No bodhisattva who is a real bodhisattva clings to the idea of an ego entity, a personality, a being, or a separated individuality.
--The Diamond Sutra
translated by A. F. Price (slightly paraphrased)
In the Foreword to How to Grow a Lotus Blossom (entitled "Kensho" in the first edition), Rev. Master makes it very clear that she sees a great similarity between her experience of kensho and the experiences described by people whose bodies have briefly undergone clinical death and then been revived. And she expresses very clearly her hope that more people will share with others their experience of what happens spiritually at the time of death:
"In a day and age when far too many people are terrified of death, perhaps far too few are willing to admit to what they, themselves have experienced when brought back from the door of death and far too many are afraid of what the medical profession and others will say if they speak of their experiences. If those who have experienced these things speak out, much fear can be removed, much joy can be experienced and much grief prevented. For these reasons I wish to share with the reader this great experience."
In publishing How to Grow a Lotus Blossom, Rev. Master very deliberately took the risk of being doubted and criticized in order to help people approach death with faith rather than despair, and with certainty of the Love of the Eternal rather than terror. And she encouraged others who were able to speak about death from actual experience to take the same risk in the service of the same compassionate purpose.
It is important to distinguish between the natural fear of death and the terror that is the consequence of deluded views. The former helps living beings pay attention to, and avoid, genuine threats to their survival. The latter is a form of suffering that signals the presence of great spiritual, rather than physical, need.
Body and mind are impermanent. To insist that body and mind, or any part or aspect of body or mind, can constitute an enduring refuge is to cling to the illusion of "a self within the senses." This clinging to the illusion of self is the cause of the terror of death. The cure for this clinging is to let go of the illusory self and surrender to the True Self--the Buddha Nature, which is not born and does not die.
How to Grow a Lotus Blossom shows a human being consciously and deliberately choosing to do exactly that letting go of the illusory self and surrendering to the True Self. Stories of near-death experiences show people encountering, with varying degrees of preparedness, the Light of the Eternal (the True Self) at the moment of death.--The central message of both descriptions--one of kensho, the other of the near-death experience--is the same: there is a true and enduring Refuge, an Infinite Love that waits for us and welcomes us when we turn toward It in childlike trust.
To wilfully and unnecessarily cut off the life of any living being is a tragic mistake with serious consequences. On the other hand, to wilfully and unnecessarily attempt to prolong life and avoid death is also a tragic mistake with serious consequences. The former mistake denies the Buddha Nature of life; the latter denies the Buddha Nature of death.
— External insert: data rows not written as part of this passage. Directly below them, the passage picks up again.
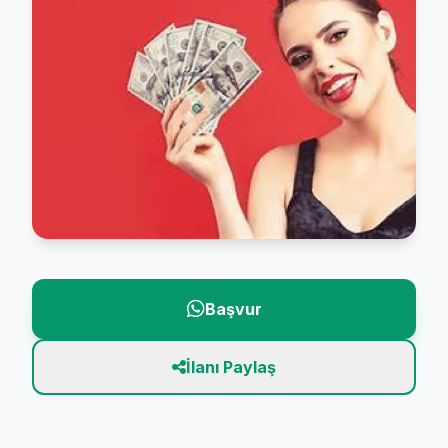
Başvur
İlanı Paylaş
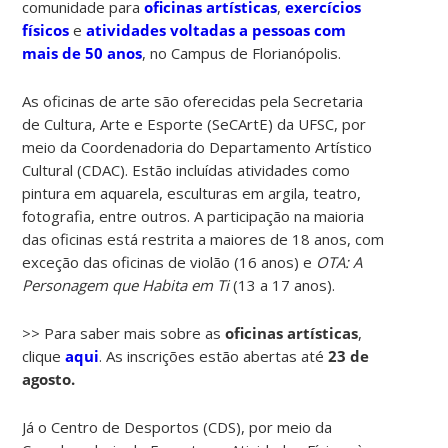
comunidade para
oficinas artísticas
,
exercícios
físicos
e
atividades voltadas a pessoas com
mais de 50 anos
, no Campus de Florianópolis.
As oficinas de arte são oferecidas pela Secretaria
de Cultura, Arte e Esporte (SeCArtE) da UFSC, por
meio da Coordenadoria do Departamento Artístico
Cultural (CDAC). Estão incluídas atividades como
pintura em aquarela, esculturas em argila, teatro,
fotografia, entre outros. A participação na maioria
das oficinas está restrita a maiores de 18 anos, com
exceção das oficinas de violão (16 anos) e
OTA: A
Personagem que Habita em Ti
(13 a 17 anos).
>> Para saber mais sobre as
oficinas artísticas
,
clique
aqui
. As inscrições estão abertas até
23 de
agosto.
Já o Centro de Desportos (CDS), por meio da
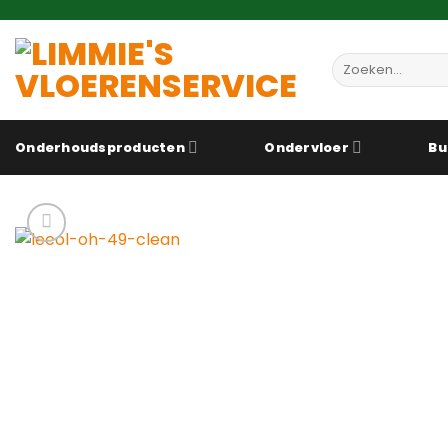
Ga
naar
inhoud
Zoeken
naar:
Onderhoudsproducten
Ondervloer
Bu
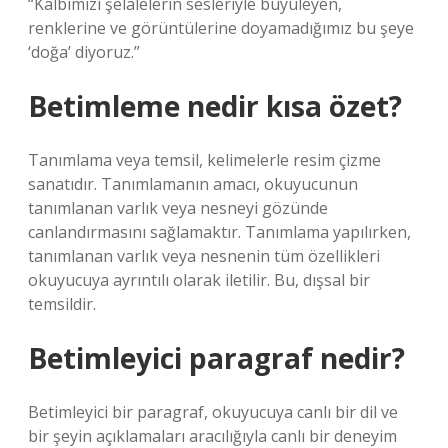
“Kalbimizi şelalelerin sesleriyle büyüleyen,
renklerine ve görüntülerine doyamadığımız bu şeye
‘doğa’ diyoruz.”
Betimleme nedir kısa özet?
Tanımlama veya temsil, kelimelerle resim çizme
sanatıdır. Tanımlamanın amacı, okuyucunun
tanımlanan varlık veya nesneyi gözünde
canlandırmasını sağlamaktır. Tanımlama yapılırken,
tanımlanan varlık veya nesnenin tüm özellikleri
okuyucuya ayrıntılı olarak iletilir. Bu, dışsal bir
temsildir.
Betimleyici paragraf nedir?
Betimleyici bir paragraf, okuyucuya canlı bir dil ve
bir şeyin açıklamaları aracılığıyla canlı bir deneyim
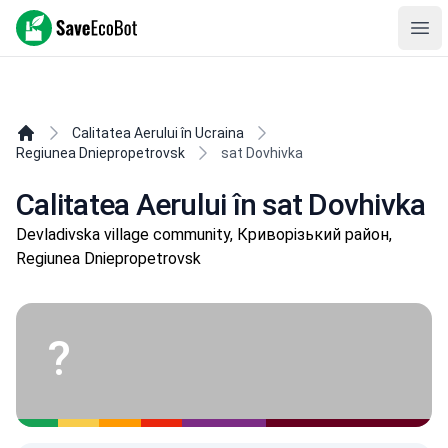
SaveEcoBot
Ope
Calitatea Aerului în Ucraina
Regiunea Dniepropetrovsk
sat Dovhivka
Calitatea Aerului în sat Dovhivka
Devladivska village community, Криворізький район,
Regiunea Dniepropetrovsk
?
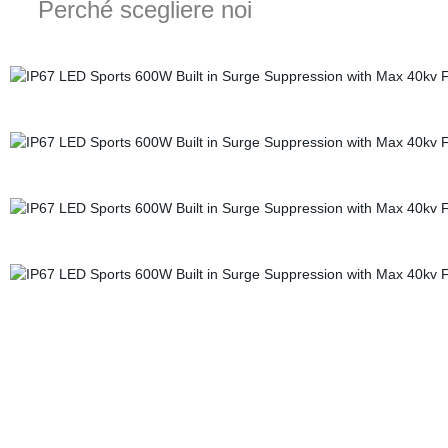
Perché scegliere noi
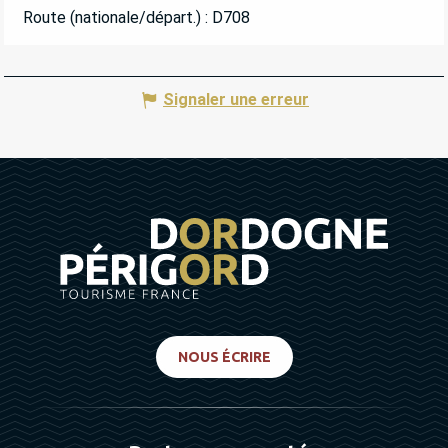
Route (nationale/départ.) : D708
Signaler une erreur
NOUS ÉCRIRE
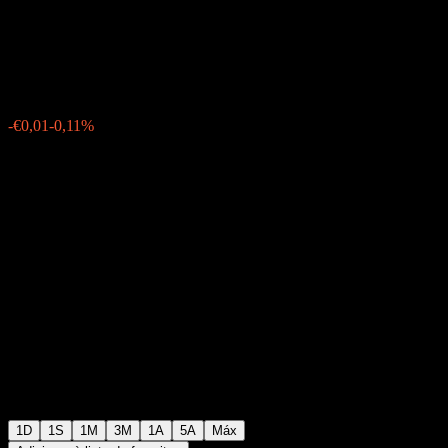
Bond UCITS Acc
€10,36
4
-€0,01
-0,11%
Monday 08:04
1D
1S
1M
3M
1A
5A
Máx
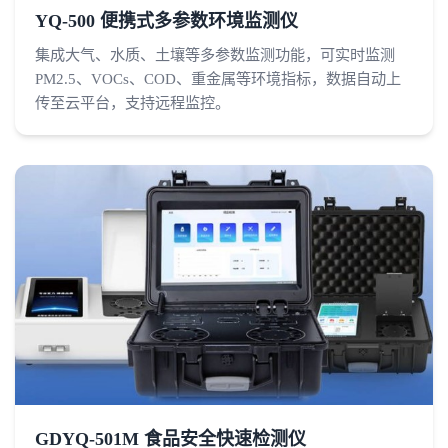
YQ-500 便携式多参数环境监测仪
集成大气、水质、土壤等多参数监测功能，可实时监测
PM2.5、VOCs、COD、重金属等环境指标，数据自动上
传至云平台，支持远程监控。
GDYQ-501M 食品安全快速检测仪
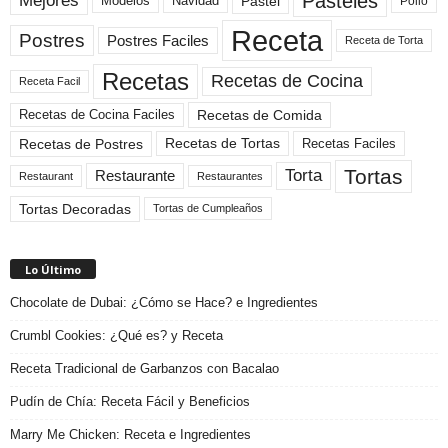
Pasteles
Mejores
Modelos
Navidad
Pastel
Pollo
Receta
Postres
Postres Faciles
Receta de Torta
Recetas
Recetas de Cocina
Receta Facil
Recetas de Comida
Recetas de Cocina Faciles
Recetas de Tortas
Recetas de Postres
Recetas Faciles
Tortas
Torta
Restaurante
Restaurant
Restaurantes
Tortas Decoradas
Tortas de Cumpleaños
Lo Último
Chocolate de Dubai: ¿Cómo se Hace? e Ingredientes
Crumbl Cookies: ¿Qué es? y Receta
Receta Tradicional de Garbanzos con Bacalao
Pudín de Chía: Receta Fácil y Beneficios
Marry Me Chicken: Receta e Ingredientes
There is a time when it is good to live, and there is a time when it is good to die. Similarly, there is a time when it is good to help others live, and there is a time when it is good to allow others to die. How can we discern when it is good to do one thing and when it is good to do another?
The Eternal points the way. If we turn toward the Eternal for help in all matters of real need in our life, we will have got important practice for doing it when we are approaching death, and when those who we love are approaching death. This is a major incentive for meditating.
Rev. Master sometimes cautioned, "Do not see evil where evil does not exist." There is no part of human life in which this is more important than in the attitude that we take toward death and dying. The inability to accept death with an upward-looking mind and heart often contributes to those despairing acts of self-judgment that form the dark core of the hardest knots of spiritual need.
If we view death as the purposeless extinction of life, then we are more likely to despair at the prospect of our own death or the death of someone we love. And if we then hold ourselves responsible for the manifestation of this purposeless extinction, we drop the hammer of self-judgment upon ourselves and send the wheel of suffering careening off into dark and anguished grief and self-reproach.
Neither life nor death is purposeless, and death is not mere extinction.We do not have to romanticize death in order to accept it: it is enough to "allow the sight of the dead to enter consciousness" and bow.
The fact that life is impermanent is a constant reminder that life is precious, and that it is a spiritual opportunity that should not be wasted. Death is not just the end of life: it is a continuation within change in which further spiritual opportunities manifest naturally. Therefore, the whole of our life is a preparation for dying in the finest way of which we are capable.